Bupa’s app has inherent through the provision of all the service’s popular health-related information, but also acts as a reminder to those who might suddenly find themselves in hospital of their Bupa number so they can secure private medical treatment in the event they use it.
What’s key here is that Bupa is reaching out to customers, offering something of value and while that data is also made available on the company’s website, many customers will feel the insurer has taken an extra step toward them, boosting loyalty, feelings of inclusion and providing a more flexible service.

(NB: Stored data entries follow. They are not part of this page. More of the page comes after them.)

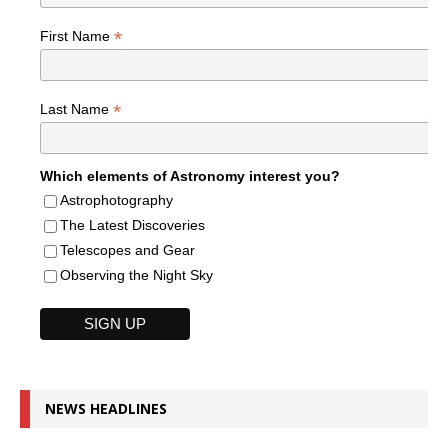
*
First Name
*
Last Name
Which elements of Astronomy interest you?
Astrophotography
The Latest Discoveries
Telescopes and Gear
Observing the Night Sky
NEWS HEADLINES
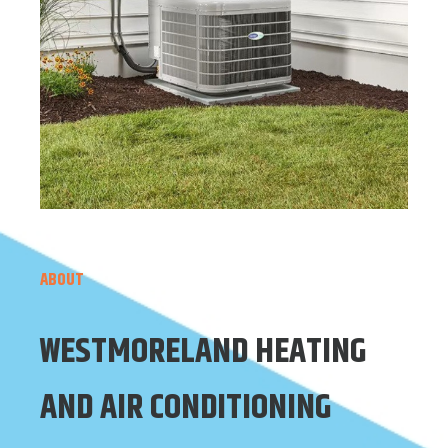
ABOUT
WESTMORELAND HEATING
AND AIR CONDITIONING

Then there’s the link between apps and shopping. Asda this week introduced a new app that allows shoppers to self-scan their shopping as they shop and then check out online. That’s interesting for shoppers eager to avoid in-store checkout queues, though perhaps less interesting to jobseekers searching for a new opportunity in retail.
Asda isn’t just doing this out of kindness — the company also intends capturing valuable customer data with the move. That’s not new of course, supermarkets have been capturing people’s shopping preferences using loyalty cards for years.

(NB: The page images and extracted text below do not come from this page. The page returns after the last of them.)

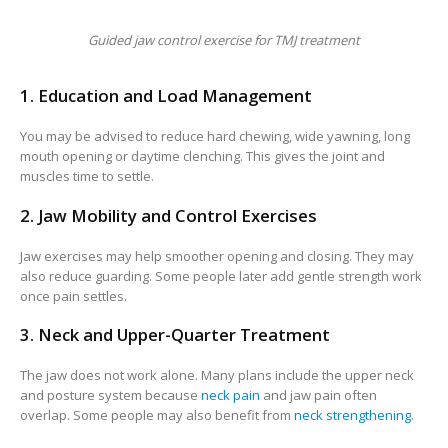
Guided jaw control exercise for TMJ treatment
1. Education and Load Management
You may be advised to reduce hard chewing, wide yawning, long
mouth opening or daytime clenching. This gives the joint and
muscles time to settle.
2. Jaw Mobility and Control Exercises
Jaw exercises may help smoother opening and closing. They may
also reduce guarding. Some people later add gentle strength work
once pain settles.
3. Neck and Upper-Quarter Treatment
The jaw does not work alone. Many plans include the upper neck
and posture system because
neck pain
and jaw pain often
overlap. Some people may also benefit from
neck strengthening
.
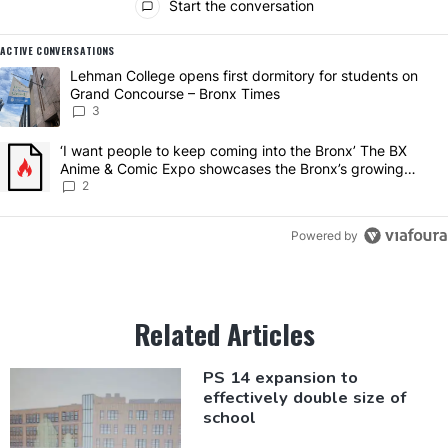
Start the conversation
ACTIVE CONVERSATIONS
The following is a list of the most commented articles in the last 7 da
A trending article titled "Lehman College opens first dormitory for
Lehman College opens first dormitory for students on
Grand Concourse – Bronx Times
3
A trending article titled "‘I want people to keep coming into the 
‘I want people to keep coming into the Bronx’ The BX
Anime & Comic Expo showcases the Bronx’s growing
creative scene – Bronx Times
2
Powered by
Related Articles
PS 14 expansion to
effectively
double size of
school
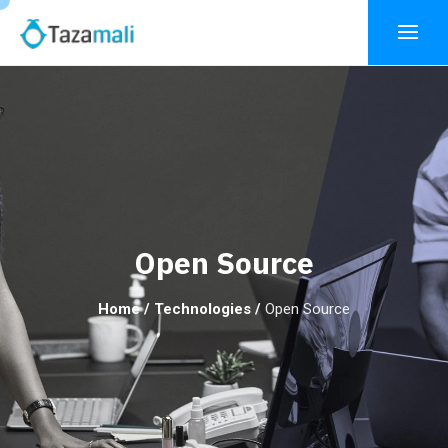
Open Source
Home
/
Technologies
/
Open Source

Loyalty cards help supermarkets build a picture of what people want in particular stores, and enable them to tailor make offers of various kinds for customers they have some information about. Most people are already happy to use loyalty cards, so they are likely to be less resistant to sharing the same kind of data using an app.
The hidden point here is that Asda doesn’t currently offer a loyalty scheme, so the app constitutes the first time the company has begun collecting data of this kind.
“So the scanning and payment capability could help provide more data to feed its customer relationship management (CRM) intelligence,” remarks Internet Retailing.
It can go further: In South Korea, Tesco’s Home Plus grocery delivery business plastered subway stations with life-size, high-resolution photos of products on store shelves, complete with QR codes that can be scanned with a smartphone.
This allows consumers to shop and arrange for delivery while waiting for their trains.
The augmented reality
Nike+ (originally for iPods and now available for all smartphones) is a poster child for intelligent app/product marketing. The app works with a chip in your shoes which work to monitor speed, distance and calories burned. The app is free, but to use it you need those Nike+ shoes or sensors. What’s critical is that the app also offers real implicit value as it helps Nike-wearing sporty types track critical information about their level of exercise and general wellness.
What isn’t so obvious is that the app has had an impressive effect on Nike’s sales. The company says the app has helped it drive 30 percent growth in its running division in 2012, with the result that the firm has expanded the list of app functions to include basketball and time spent sleeping.
This is really key, of course: mobile users don’t want ads, they want functionality. They don’t want traditional marketing thrown at them when they use their device, but they will respond to apps that provide value, information or entertainment through the good graces of the brand.
We’re going to be exploring a range of topics as related to app-based marketing in future reports here at the Dreamtek blog, but hopefully we’ve whetted some appetites as to the potential value of mobile apps to any brand — and with video being perhaps the most popular of all available online content, we will in future pay particular attention to innovative ways brand marketers can combine moving images with mobile in order to reach customers effectively.